By Kartal Yolcu on Pazartesi, 20 Temmuz 2020
Category: Kültür ve Sanat

GECE YARISI KİTABI

ERZURUM YOLCULUĞU, Alexandr Puşkin 

Kitap okumanın saati yoktur. Gündüz okuduğumu paylaşmıştım şimdi bitirdiğimi (04.00) de paylaşayım. 

Bu kitabı okurken bana eşlik eden 3 bardak çay, bir tas tarhana cipsi, bir şişe su ve müzik. 

Müzik de hep aynı parca.
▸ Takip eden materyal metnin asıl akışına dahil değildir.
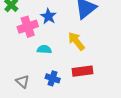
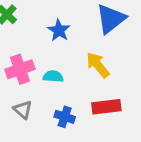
pink cross: (28, 27) -> (20, 69), moved
gray triangle: (23, 81) -> (23, 110), moved

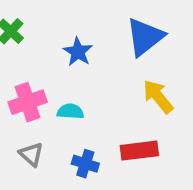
yellow arrow: (98, 65) -> (158, 97), moved

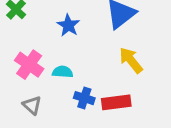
pink cross: (28, 102) -> (29, 65), turned -36
blue cross: (85, 164) -> (84, 98), moved

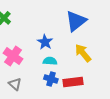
blue star: (68, 25) -> (45, 42), moved
cyan semicircle: (63, 72) -> (50, 61), moved

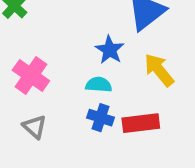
blue star: (45, 42) -> (110, 50), moved

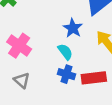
cyan semicircle: (99, 85) -> (65, 52), turned 49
Telimde kayıtlı bulunan bir Thelonious Monk bestesi ve tüm jazz severlerin bildiği "Round Midnight"... Bu parça o kadar çok kişi tarafından yorumlanmıştır ki (merak eden baksın), kitap okurken bu yorumları arka arkaya dinleyerek keyifle bitirdim. 
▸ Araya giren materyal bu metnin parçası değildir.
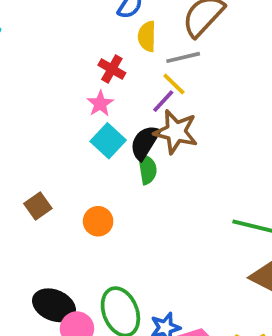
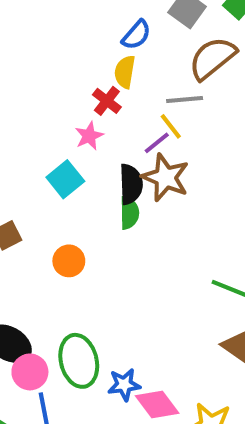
yellow semicircle: (147, 36) -> (125, 72), moved
cyan square: (108, 141) -> (65, 179), moved
black semicircle: (145, 142) -> (131, 184), turned 138

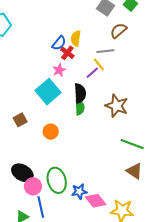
blue semicircle: (136, 35) -> (59, 43), moved
brown semicircle: (212, 58) -> (118, 31), size x0.7
brown star: (165, 177) -> (117, 106), moved
cyan square: (65, 179) -> (48, 92), size x1.4

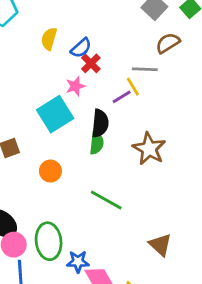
yellow semicircle: (76, 38) -> (49, 39), moved
green line: (132, 144) -> (106, 200), moved

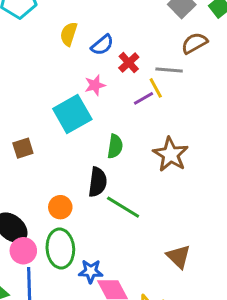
red cross: (91, 63) -> (129, 63), moved
black semicircle: (100, 123) -> (98, 182), moved
orange circle: (50, 171) -> (60, 207), moved

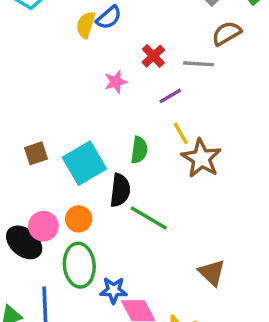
blue semicircle: (102, 45) -> (109, 18), moved
yellow line: (156, 88) -> (181, 133), moved
cyan square: (72, 114) -> (84, 163), moved
pink circle: (23, 251) -> (43, 226), moved

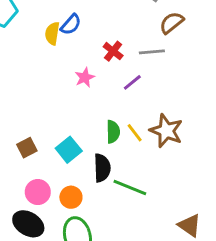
yellow line: (181, 133) -> (135, 133), moved
cyan square: (84, 163) -> (69, 150), size x0.7
pink circle: (43, 226) -> (38, 192), moved

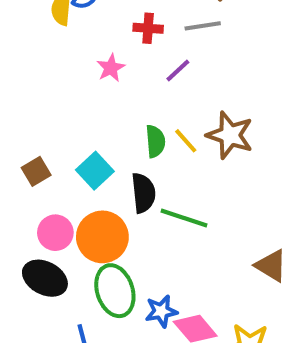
red cross: (113, 51) -> (148, 28), turned -30
orange circle: (71, 197) -> (102, 237), size x1.6

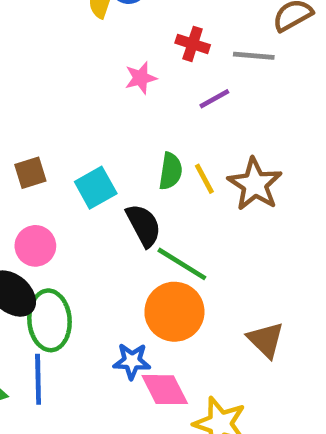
black semicircle: (143, 193) -> (144, 225), turned -36
orange circle: (102, 237) -> (174, 312), moved
green ellipse: (115, 291) -> (49, 320), moved

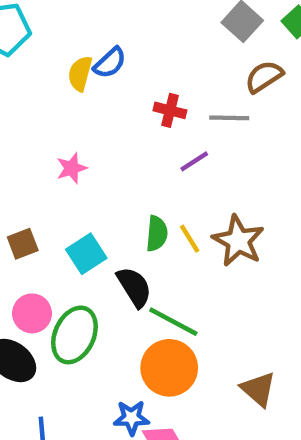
pink star: (141, 78) -> (72, 168), moved
green ellipse: (49, 320) -> (74, 335), moved, turned 32

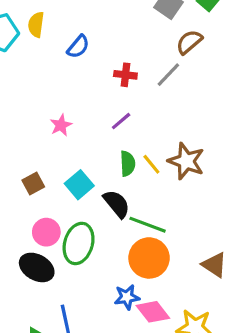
yellow semicircle: (80, 74) -> (36, 25), moved
gray line: (229, 118) -> (168, 75), turned -40
purple line: (194, 161) -> (121, 121), moved

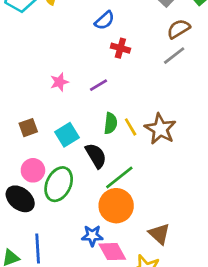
blue semicircle: (78, 47) -> (105, 20), moved
gray line: (168, 75) -> (174, 56), moved
purple line: (121, 121) -> (99, 85), moved
green line: (148, 225) -> (119, 177), turned -68
brown triangle: (214, 265) -> (159, 234), moved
Kitaba geleyim: Aleksandr Puşkin, edebiyat severlerin iyi bildiği bir isim, çağdaş Rus edebiyatının kurucusu olarak bilinir. (itiraf etmeliyim ki ben Rus edebiyatından pek hoşlanmam). 

Her neyse. Aleksandr Puşkin bir Rus soylusu, çevresinde bir dönem Çar 1. Nokolay'a isyan eden, "Dekabrist" olarak bilinen subaylar var ve bunların ileri gelenleri idam ettirilip geriye kalanları da Rus ordusu nerede savaşıyorsa oralara sürgüne göndermiş askerler. 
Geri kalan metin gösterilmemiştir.